- Exercise instructions
Once the line containing "ljon EU-medborgare diskrimi" has been printed, stop; print every line before it exactly, starting at the top of the material below.

- Exercise inputs
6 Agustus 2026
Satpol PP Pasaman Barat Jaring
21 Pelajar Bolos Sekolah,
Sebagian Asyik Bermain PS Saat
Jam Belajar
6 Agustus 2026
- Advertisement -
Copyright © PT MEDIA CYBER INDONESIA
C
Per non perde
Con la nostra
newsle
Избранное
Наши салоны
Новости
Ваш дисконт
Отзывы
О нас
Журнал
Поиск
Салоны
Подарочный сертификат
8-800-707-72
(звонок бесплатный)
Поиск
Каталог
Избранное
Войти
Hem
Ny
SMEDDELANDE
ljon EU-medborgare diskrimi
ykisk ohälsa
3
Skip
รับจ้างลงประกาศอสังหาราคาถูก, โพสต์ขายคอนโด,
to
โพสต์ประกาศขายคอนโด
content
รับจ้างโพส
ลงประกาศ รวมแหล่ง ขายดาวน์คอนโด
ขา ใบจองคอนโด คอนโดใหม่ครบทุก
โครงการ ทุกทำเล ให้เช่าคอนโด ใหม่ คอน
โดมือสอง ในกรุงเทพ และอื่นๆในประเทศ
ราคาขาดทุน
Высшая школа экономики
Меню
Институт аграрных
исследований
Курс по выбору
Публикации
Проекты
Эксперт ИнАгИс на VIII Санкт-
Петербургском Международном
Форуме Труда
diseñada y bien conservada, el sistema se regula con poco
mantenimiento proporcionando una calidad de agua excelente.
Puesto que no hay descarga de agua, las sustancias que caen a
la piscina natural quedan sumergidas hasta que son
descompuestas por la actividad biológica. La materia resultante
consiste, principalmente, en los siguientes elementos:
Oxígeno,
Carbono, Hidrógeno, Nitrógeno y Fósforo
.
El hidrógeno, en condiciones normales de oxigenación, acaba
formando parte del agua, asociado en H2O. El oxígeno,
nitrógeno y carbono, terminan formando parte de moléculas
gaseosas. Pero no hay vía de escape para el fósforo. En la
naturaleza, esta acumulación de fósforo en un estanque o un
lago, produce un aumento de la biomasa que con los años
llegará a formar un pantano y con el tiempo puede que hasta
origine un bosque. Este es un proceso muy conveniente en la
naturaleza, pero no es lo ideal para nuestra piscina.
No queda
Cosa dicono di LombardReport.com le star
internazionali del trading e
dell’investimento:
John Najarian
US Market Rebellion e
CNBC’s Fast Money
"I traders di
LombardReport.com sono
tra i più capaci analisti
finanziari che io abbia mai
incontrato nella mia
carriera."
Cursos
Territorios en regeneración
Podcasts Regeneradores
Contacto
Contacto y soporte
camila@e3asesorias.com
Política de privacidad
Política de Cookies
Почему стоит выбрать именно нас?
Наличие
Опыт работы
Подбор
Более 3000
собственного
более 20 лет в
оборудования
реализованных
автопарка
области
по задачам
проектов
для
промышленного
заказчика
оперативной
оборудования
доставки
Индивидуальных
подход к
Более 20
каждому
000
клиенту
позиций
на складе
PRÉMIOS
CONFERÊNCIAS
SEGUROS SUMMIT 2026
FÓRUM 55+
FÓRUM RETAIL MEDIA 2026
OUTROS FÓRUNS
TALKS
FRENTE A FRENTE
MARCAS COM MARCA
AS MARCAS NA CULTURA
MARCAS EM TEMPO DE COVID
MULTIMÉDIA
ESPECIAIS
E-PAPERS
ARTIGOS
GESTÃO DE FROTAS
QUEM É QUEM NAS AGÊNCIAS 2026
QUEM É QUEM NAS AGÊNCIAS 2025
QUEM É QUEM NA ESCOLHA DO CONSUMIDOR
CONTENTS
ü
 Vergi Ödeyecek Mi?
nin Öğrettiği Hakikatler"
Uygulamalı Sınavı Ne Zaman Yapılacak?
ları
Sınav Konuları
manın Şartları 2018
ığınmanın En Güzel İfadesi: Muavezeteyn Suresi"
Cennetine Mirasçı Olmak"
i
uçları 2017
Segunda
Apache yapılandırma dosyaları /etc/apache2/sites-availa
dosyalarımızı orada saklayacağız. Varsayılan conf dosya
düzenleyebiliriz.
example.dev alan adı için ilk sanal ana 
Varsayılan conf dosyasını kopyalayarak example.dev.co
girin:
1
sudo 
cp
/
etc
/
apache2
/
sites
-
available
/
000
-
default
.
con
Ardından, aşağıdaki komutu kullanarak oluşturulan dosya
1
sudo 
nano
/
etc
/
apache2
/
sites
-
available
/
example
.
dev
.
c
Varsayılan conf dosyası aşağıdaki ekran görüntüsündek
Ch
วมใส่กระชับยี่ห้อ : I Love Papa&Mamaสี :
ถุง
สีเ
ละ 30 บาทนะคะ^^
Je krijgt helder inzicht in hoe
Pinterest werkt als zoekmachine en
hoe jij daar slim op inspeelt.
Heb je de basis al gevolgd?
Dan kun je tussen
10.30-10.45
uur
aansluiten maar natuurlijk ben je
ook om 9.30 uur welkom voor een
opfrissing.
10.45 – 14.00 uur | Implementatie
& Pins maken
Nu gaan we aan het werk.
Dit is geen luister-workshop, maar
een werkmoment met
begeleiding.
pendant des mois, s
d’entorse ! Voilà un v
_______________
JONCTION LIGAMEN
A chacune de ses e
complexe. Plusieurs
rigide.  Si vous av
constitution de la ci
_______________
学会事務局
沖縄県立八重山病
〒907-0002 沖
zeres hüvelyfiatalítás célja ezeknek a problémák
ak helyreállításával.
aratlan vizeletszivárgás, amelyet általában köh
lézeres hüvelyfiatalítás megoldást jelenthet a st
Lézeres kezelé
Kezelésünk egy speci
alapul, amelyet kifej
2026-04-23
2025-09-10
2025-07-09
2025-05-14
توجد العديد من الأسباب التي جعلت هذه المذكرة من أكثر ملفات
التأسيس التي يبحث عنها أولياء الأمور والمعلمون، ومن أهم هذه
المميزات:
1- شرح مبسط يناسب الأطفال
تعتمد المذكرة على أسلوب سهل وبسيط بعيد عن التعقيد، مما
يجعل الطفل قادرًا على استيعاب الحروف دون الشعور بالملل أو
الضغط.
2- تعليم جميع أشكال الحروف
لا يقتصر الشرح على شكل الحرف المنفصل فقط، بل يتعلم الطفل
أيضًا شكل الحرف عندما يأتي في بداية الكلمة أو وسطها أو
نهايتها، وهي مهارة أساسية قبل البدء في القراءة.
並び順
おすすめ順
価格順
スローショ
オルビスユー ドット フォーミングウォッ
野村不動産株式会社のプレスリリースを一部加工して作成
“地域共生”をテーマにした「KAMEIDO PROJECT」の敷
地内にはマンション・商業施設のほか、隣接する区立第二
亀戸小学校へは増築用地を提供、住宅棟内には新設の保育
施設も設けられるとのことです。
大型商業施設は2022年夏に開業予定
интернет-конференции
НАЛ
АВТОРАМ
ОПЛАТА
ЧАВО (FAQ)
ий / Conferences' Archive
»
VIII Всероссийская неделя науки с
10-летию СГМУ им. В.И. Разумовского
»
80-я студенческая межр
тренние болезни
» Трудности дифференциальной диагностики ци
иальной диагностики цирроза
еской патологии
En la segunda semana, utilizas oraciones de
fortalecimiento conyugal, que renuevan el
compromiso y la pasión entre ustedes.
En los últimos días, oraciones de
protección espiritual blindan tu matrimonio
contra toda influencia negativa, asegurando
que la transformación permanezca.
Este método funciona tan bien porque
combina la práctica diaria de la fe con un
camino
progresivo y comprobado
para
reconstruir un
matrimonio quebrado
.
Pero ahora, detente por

- Reply
6 Agustus 2026
Satpol PP Pasaman Barat Jaring
21 Pelajar Bolos Sekolah,
Sebagian Asyik Bermain PS Saat
Jam Belajar
6 Agustus 2026
- Advertisement -
Copyright © PT MEDIA CYBER INDONESIA
C
Per non perde
Con la nostra
newsle
Избранное
Наши салоны
Новости
Ваш дисконт
Отзывы
О нас
Журнал
Поиск
Салоны
Подарочный сертификат
8-800-707-72
(звонок бесплатный)
Поиск
Каталог
Избранное
Войти
Hem
Ny
SMEDDELANDE
ljon EU-medborgare diskrimi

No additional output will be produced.